Give every line of the data again, unchanged, but with no pictures.

=== Begin Enclosure ===

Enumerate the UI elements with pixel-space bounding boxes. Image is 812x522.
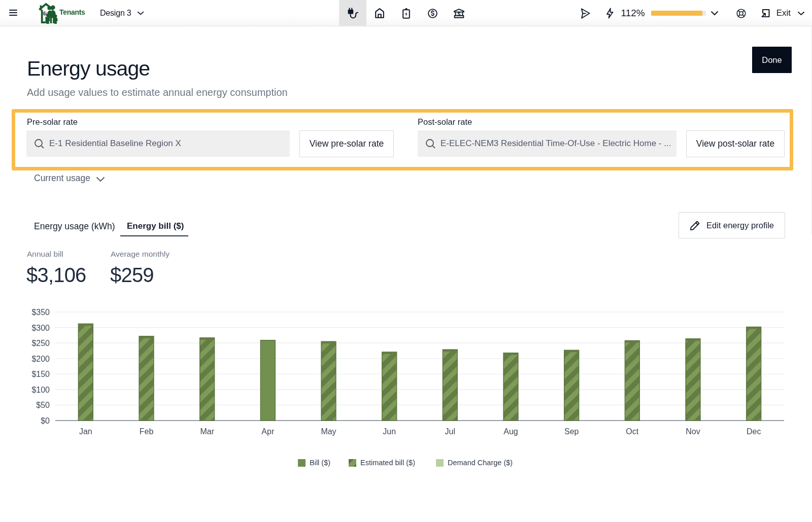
svg-text:Jun: Jun: [383, 427, 396, 436]
svg-text:Oct: Oct: [626, 427, 638, 436]
svg-text:Mar: Mar: [200, 427, 214, 436]
svg-text:$300: $300: [31, 324, 50, 332]
svg-text:Apr: Apr: [261, 427, 275, 436]
svg-text:Feb: Feb: [140, 427, 154, 436]
svg-text:$350: $350: [31, 308, 50, 317]
svg-text:Sep: Sep: [564, 427, 579, 436]
svg-text:Dec: Dec: [747, 427, 761, 436]
svg-text:$100: $100: [31, 386, 50, 394]
svg-text:$250: $250: [31, 339, 50, 347]
svg-text:$200: $200: [31, 355, 50, 363]
svg-text:Jan: Jan: [79, 427, 92, 436]
svg-text:Jul: Jul: [445, 427, 455, 436]
svg-text:$150: $150: [31, 370, 50, 378]
svg-text:$50: $50: [36, 401, 50, 409]
svg-text:Nov: Nov: [686, 427, 700, 436]
svg-text:$0: $0: [41, 416, 50, 425]
svg-text:May: May: [321, 427, 336, 436]
svg-text:Aug: Aug: [503, 427, 518, 436]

=== End Enclosure ===

# Exercise result
Enumerate the UI elements with pixel-space bounding boxes. Image is 812x522.
svg-text:Jun: Jun: [383, 427, 396, 436]
svg-text:Oct: Oct: [626, 427, 638, 436]
svg-text:Mar: Mar: [200, 427, 214, 436]
svg-text:$300: $300: [31, 324, 50, 332]
svg-text:Apr: Apr: [261, 427, 275, 436]
svg-text:Feb: Feb: [140, 427, 154, 436]
svg-text:$350: $350: [31, 308, 50, 317]
svg-text:Sep: Sep: [564, 427, 579, 436]
svg-text:Dec: Dec: [747, 427, 761, 436]
svg-text:$100: $100: [31, 386, 50, 394]
svg-text:$250: $250: [31, 339, 50, 347]
svg-text:$200: $200: [31, 355, 50, 363]
svg-text:Jan: Jan: [79, 427, 92, 436]
svg-text:Jul: Jul: [445, 427, 455, 436]
svg-text:$150: $150: [31, 370, 50, 378]
svg-text:$50: $50: [36, 401, 50, 409]
svg-text:Nov: Nov: [686, 427, 700, 436]
svg-text:$0: $0: [41, 416, 50, 425]
svg-text:May: May: [321, 427, 336, 436]
svg-text:Aug: Aug: [503, 427, 518, 436]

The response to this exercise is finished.